3
As she went up in the lift to her bedroom at the Ritz, Marina Dolç looked into the mirror and sighed. She was ageing. She was surely the only person who could see in that face, now the wrong side of fifty, the shy but determined little twenty-something hungry for new experiences and ready to take on the world she had once been. Though the image in the mirror became increasingly unpleasant by the day, she still believed she had a lifetime ahead of her, as if the now half-visible horizon of old age and death was a distant nightmare that didn't become either her or the array of projects still bubbling in her head. Marina usually tried to avoid thinking of such things, but mirrors didn't lie and the years passed relentlessly by, and even more so now. However reluctantly, she had to accept she was mature and menopausal, and that time was taking its toll. And tonight she was exhausted. It was what she most hated about the cruel process of growing old. Not the wrinkles, not the way the years slowly and implacably aged her body, but the exhaustion she'd suddenly feel that prevented her from reliving the razzamatazz twenties she still mentally inhabited.
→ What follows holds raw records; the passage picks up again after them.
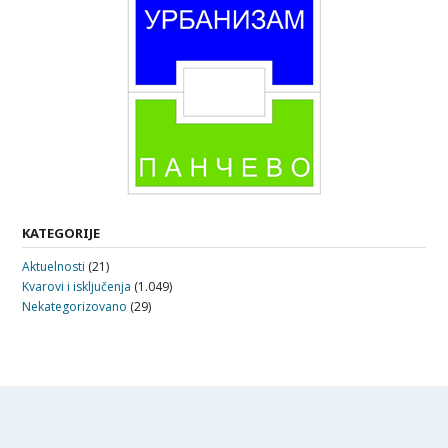
KATEGORIJE
Aktuelnosti
(21)
Kvarovi i isključenja
(1.049)
Nekategorizovano
(29)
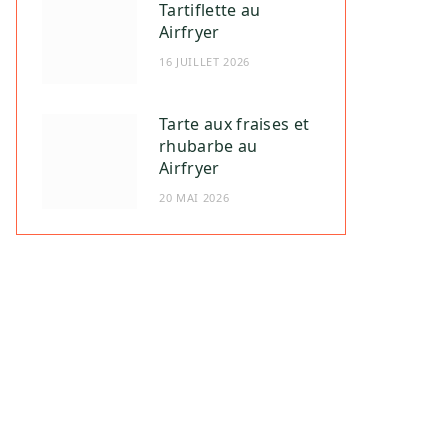
Tartiflette au
Airfryer
16 JUILLET 2026
Tarte aux fraises et
rhubarbe au
Airfryer
20 MAI 2026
For some time she'd felt her body clock saying enough is enough and
she'd tamely become resigned to taking herself early to bed.
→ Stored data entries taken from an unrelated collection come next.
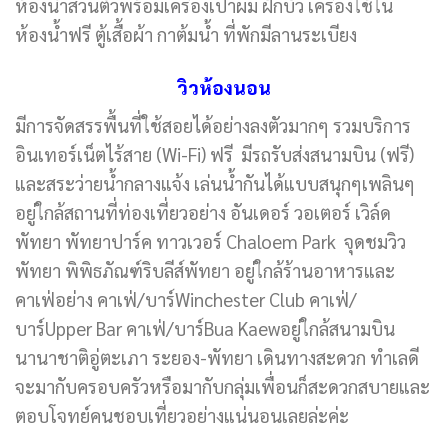
ห้องน้ำส่วนตัวพร้อมเครื่องเป่าผม ฝักบัว เครื่องใช้ใน
ห้องน้ำฟรี ตู้เสื้อผ้า กาต้มน้ำ ที่พักมีลานระเบียง
วิวห้องนอน
มีการจัดสรรพื้นที่ใช้สอยได้อย่างลงตัวมากๆ รวมบริการ
อินเทอร์เน็ตไร้สาย (Wi-Fi) ฟรี มีรถรับส่งสนามบิน (ฟรี)
และสระว่ายน้ำกลางแจ้ง เล่นน้ำกันได้แบบสนุกๆเพลินๆ
อยู่ใกล้สถานที่ท่องเที่ยวอย่าง อันเดอร์ วอเตอร์ เวิล์ด
พัทยา พัทยาปาร์ค ทาวเวอร์ Chaloem Park จุดชมวิว
พัทยา พิพิธภัณฑ์ริบลีส์พัทยา อยู่ใกล้ร้านอาหารและ
คาเฟ่อย่าง คาเฟ่/บาร์Winchester Club คาเฟ่/
บาร์Upper Bar คาเฟ่/บาร์Bua Kaewอยู่ใกล้สนามบิน
นานาชาติอู่ตะเภา ระยอง-พัทยา เดินทางสะดวก ทำเลดี
จะมากับครอบครัวหรือมากับกลุ่มเพื่อนก็สะดวกสบายและ
ตอบโจทย์คนชอบเที่ยวอย่างแน่นอนเลยล่ะค่ะ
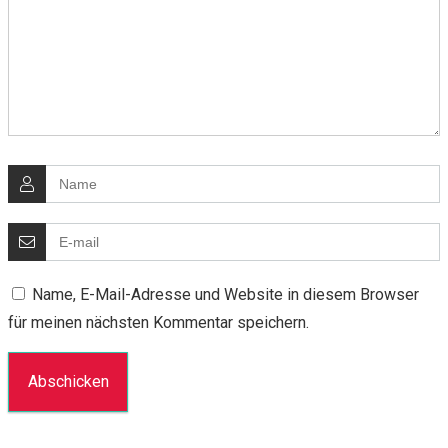
Name, E-Mail-Adresse und Website in diesem Browser
für meinen nächsten Kommentar speichern.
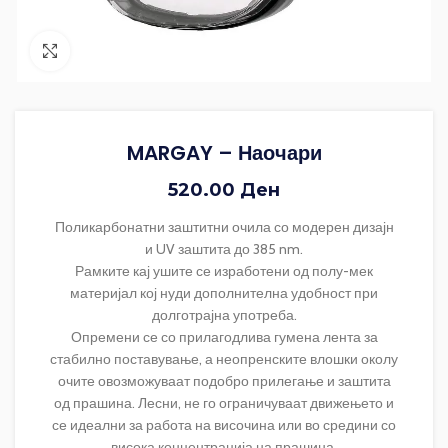
Зголеми ја фотографијата
MARGAY – Наочари
520.00
Ден
Поликарбонатни заштитни очила со модерен дизајн
и UV заштита до 385 nm.
Рамките кај ушите се изработени од полу-мек
материјал кој нуди дополнителна удобност при
долготрајна употреба.
Опремени се со прилагодлива гумена лента за
стабилно поставување, а неопренските влошки околу
очите овозможуваат подобро прилегање и заштита
од прашина. Лесни, не го ограничуваат движењето и
се идеални за работа на височина или во средини со
висока концентрација на прашина.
She stepped out of the lift and rummaged in her bag until she found the key to no. 507, her room. Whenever she came to Barcelona, Marina stayed at the Ritz and in this bedroom. It wasn't particularly spacious, but it looked out on the Gran Via and Marina liked to gaze at the city's thoroughfares and terraces from that vantage point. The bath and its large mosaic surround of pink and white tiles was inspired by designs from ancient Rome and the whole ostentatious decor verged on the baroque. The friezes and mouldings on the ceiling and walls were painted a tawny gold and matched the tapestry of gilded flowers on the wall, the counterpane and curtains. It wasn't the most expensive suite she could have afforded, but she preferred it for sentimental reasons. Room 507 was the first one she stayed in when she could allow herself the luxury of residing at the Ritz, and over the years that room had become familiar territory and part of her life-story. She liked the feeling of returning, of knowing she was surrounded by objects and furniture she already knew, like the two bronze naked athletes locked in a struggle in front of the fireplace who always made her smile. They reminded her of the
palazzo
she owned in Tuscany, where she felt so much at home. Marina Dolç had turned Italy into her second birthplace and had spent long periods there for years. As everyone remarked, friends and enemies alike, she was an eccentric, wealthy Catalan sybarite who'd chosen to live between the landscape of pines and holm oaks of her modernist house in the Vallès and the vines and olive trees around her Renaissance palace in Tuscany. The novelist hoarded within its walls paintings and sculptures of a value and beauty that sent a shiver down the spine.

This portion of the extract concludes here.